Karzai to review ‘abhorrent’ law

Western leaders criticise Afghan law that critics claim would legalise marital rape.

Hamid Karzai
Karzai said the Afghan government will review the controversial law [AFP]

The law, signed by Karzai last month, seeks to regulate family life inside Afghanistan’s Shia minority, which makes up about 15 per cent of the population.

It was drafted upon their request because of differences with Sunni Muslims about Sharia, or Islamic, law, the AFP news agency reported.

‘Ban on education’

The United Nations Development Fund for Women has said it “legalises the rape of a wife by her husband”.

Navi Pillay, the United Nations human rights chief in Afghanistan,  has called on the Afghan government to revoke the legislation, saying it is “reminiscent of the decrees made by the Taliban regime”.

Under the new measure, Shia women would be banned from working or receiving an education without their husbands’ permission, the UN agency said.

They would also be forbidden from leaving their homes except for “legitimate purposes,” the agency said.

Western criticism

Asked about the law at a news conference following the Nato summit on Saturday, Obama said the law was “abhorrent” and the US was communicating its views to the Afghan government.

“We think that it is very important for us to be sensitive to local culture, but we also think that there are certain basic principles that all nations should uphold, and respect for women and respect for their freedom and integrity is an important principle.”

Gordon Brown, the British prime minister, said he had phoned Karzai to express his “grave concern”.

The law “risks putting Afghanistan back to its past, rather than towards it democratic future, where men and women are treated equally,” Brown said.

‘Mistranslation’

In Kabul earlier on Saturday, Karzai said he had studied the law and did not see any problems with it.

He said Western media outlets had mistranslated the legislation, but he said the law should be reviewed in consultation with scholars and religious leaders.

Sonali Kolhatkar, co-director of Afghan Women’s Mission said: “I doubt this law has been misunderstood. One of the representatives of Afghanistan’s own independent human rights commission saw the full law and saw the president’s signature on it.

“I think he [Karzai] is backtracking. I don’t think he expected the West to react so harshly because women have been suffering innumerable disservices and horrible crimes over the last eight years.

“My guess is that he’s panicking. He is trying to please the warlords who dominant the parliament that is his power base.
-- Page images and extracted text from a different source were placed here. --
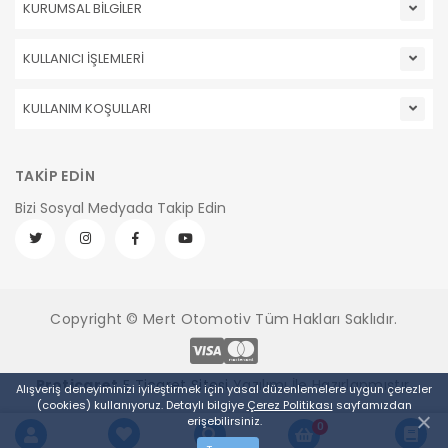
KURUMSAL BİLGİLER
KULLANICI İŞLEMLERİ
KULLANIM KOŞULLARI
TAKİP EDİN
Bizi Sosyal Medyada Takip Edin
Copyright © Mert Otomotiv Tüm Hakları Saklıdır.
Pro
ticaret
E Ticaret Sitesi
Yazılımı İle Hazırlanmıştır.
Alışveriş deneyiminizi iyileştirmek için yasal düzenlemelere uygun çerezler
(cookies) kullanıyoruz. Detaylı bilgiye
Çerez Politikası
sayfamızdan
erişebilirsiniz.
0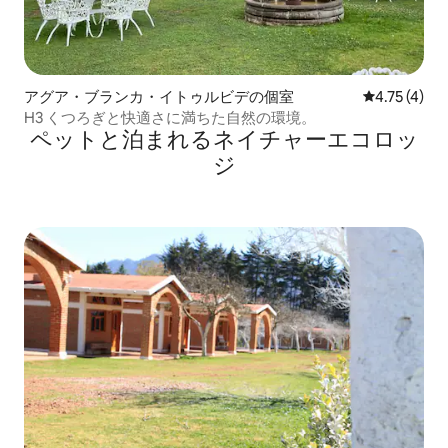
アグア・ブランカ・イトゥルビデの個室
レビュー4件
4.75 (4)
H3 くつろぎと快適さに満ちた自然の環境。
ペットと泊まれるネイチャーエコロッ
ジ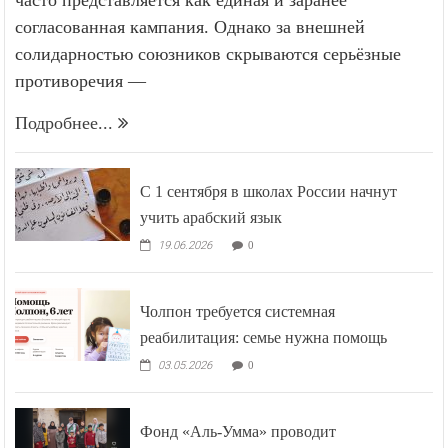
согласованная кампания. Однако за внешней
солидарностью союзников скрываются серьёзные
противоречия —
Подробнее...
С 1 сентября в школах России начнут
учить арабский язык
19.06.2026
0
Чолпон требуется системная
реабилитация: семье нужна помощь
03.05.2026
0
Фонд «Аль-Умма» проводит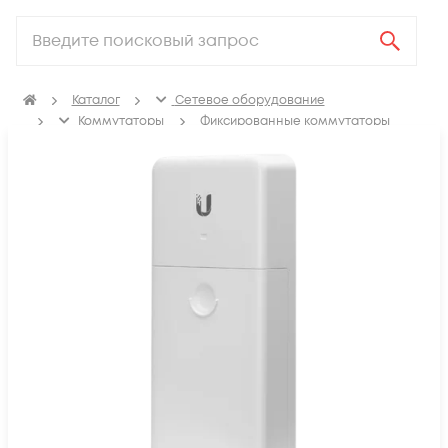
Каталог
Сетевое оборудование
Коммутаторы
Фиксированные коммутаторы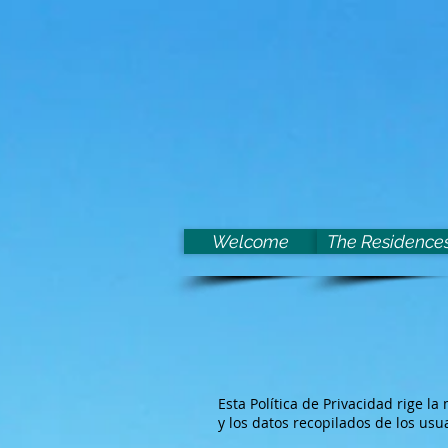
Welcome
The Residence
Esta Política de Privacidad rige l
y los datos recopilados de los usu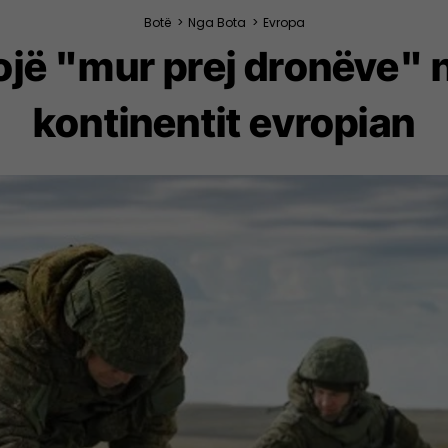
Botë
>
Nga Bota
>
Evropa
ojë "mur prej dronëve" në
kontinentit evropian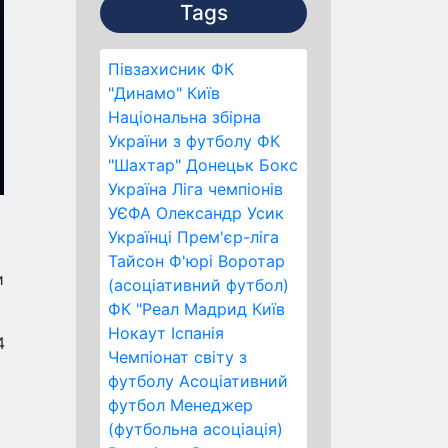
Tags
Півзахисник
ФК
"Динамо" Київ
Національна збірна
України з футболу
ФК
"Шахтар" Донецьк
Бокс
Україна
Ліга чемпіонів
УЄФА
Олександр Усик
Українці
Прем'єр-ліга
Тайсон Ф'юрі
Воротар
и
(асоціативний футбол)
ФК "Реал Мадрид
Київ
Нокаут
Іспанія
4
Чемпіонат світу з
футболу
Асоціативний
футбол
Менеджер
(футбольна асоціація)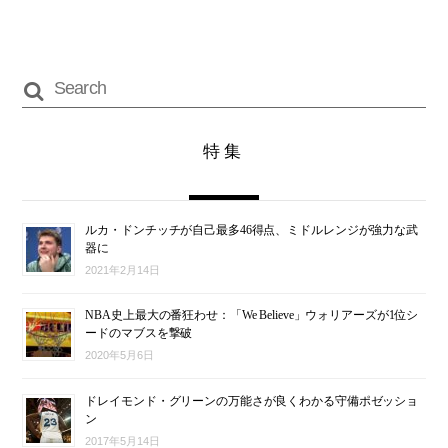
特集
ルカ・ドンチッチが自己最多46得点、ミドルレンジが強力な武
器に
2021年2月14日
NBA史上最大の番狂わせ：「We Believe」ウォリアーズが1位シ
ードのマブスを撃破
2020年5月6日
ドレイモンド・グリーンの万能さが良くわかる守備ポゼッショ
ン
2017年5月14日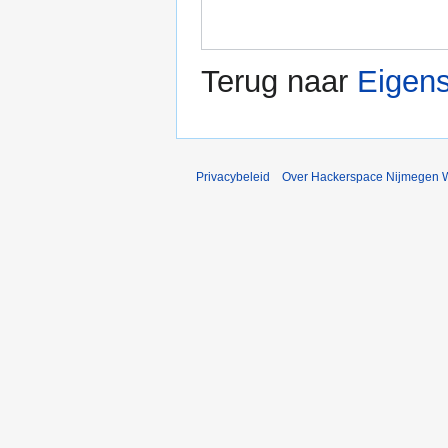
Terug naar
Eigens
Privacybeleid
Over Hackerspace Nijmegen W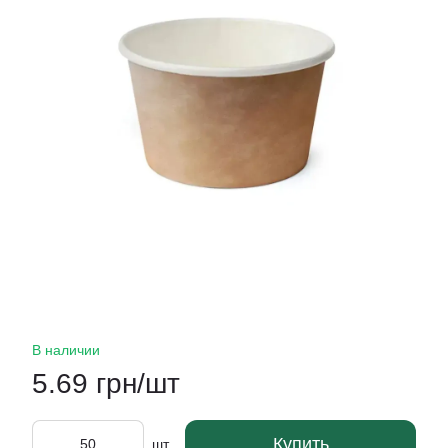
В наличии
5.69 грн/шт
Купить
шт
He is completely unpopular with his own population for not standing up to the US and Nato.”

Fawzia Kofi, a member of the Afghan parliament, said that the law undermines all advances for Afghan women in the last seven years.

She told Al Jazeera that the main victims are women and children.

Critics have accused Karzai of signing the law to court Shia votes in the country’s August presidential election.